• [Task details]: All records that follow are to be copied exactly, with images omitted.

Stored dataset items:
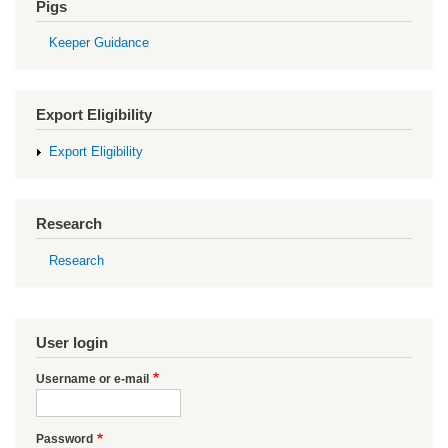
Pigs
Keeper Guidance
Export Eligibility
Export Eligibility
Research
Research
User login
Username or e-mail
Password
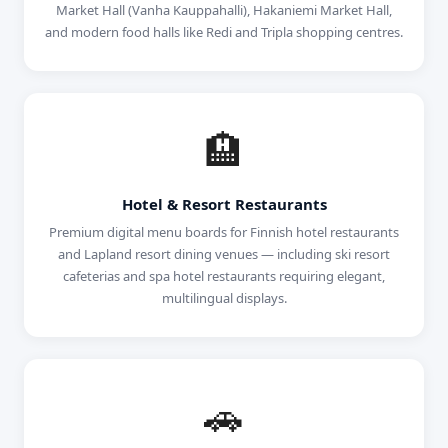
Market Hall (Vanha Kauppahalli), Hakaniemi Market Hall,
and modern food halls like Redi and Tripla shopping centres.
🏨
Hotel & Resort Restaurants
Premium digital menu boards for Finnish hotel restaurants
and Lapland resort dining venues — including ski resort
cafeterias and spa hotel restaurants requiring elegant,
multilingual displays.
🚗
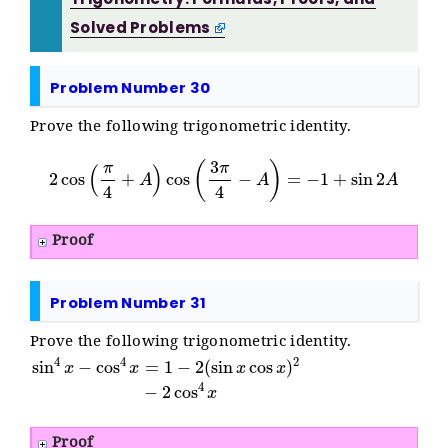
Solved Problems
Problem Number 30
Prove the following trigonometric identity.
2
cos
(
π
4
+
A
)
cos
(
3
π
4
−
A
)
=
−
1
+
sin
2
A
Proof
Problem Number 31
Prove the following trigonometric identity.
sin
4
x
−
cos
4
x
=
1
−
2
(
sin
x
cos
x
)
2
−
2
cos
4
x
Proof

• [Solved exercise]:
Pigs
Keeper Guidance
Export Eligibility
Export Eligibility
Research
Research
User login
Username or e-mail
Password
Market Hall (Vanha Kauppahalli), Hakaniemi Market Hall,
and modern food halls like Redi and Tripla shopping centres.
🏨
Hotel & Resort Restaurants
Premium digital menu boards for Finnish hotel restaurants
and Lapland resort dining venues — including ski resort
cafeterias and spa hotel restaurants requiring elegant,
multilingual displays.
🚗
Solved Problems
Problem Number 30
Prove the following trigonometric identity.
2
cos
(
π
4
+
A
)
cos
(
3
π
4
−
A
)
=
−
1
+
sin
2
A
Proof
Problem Number 31
Prove the following trigonometric identity.
sin
4
x
−
cos
4
x
=
1
−
2
(
sin
x
cos
x
)
2
−
2
cos
4
x
Proof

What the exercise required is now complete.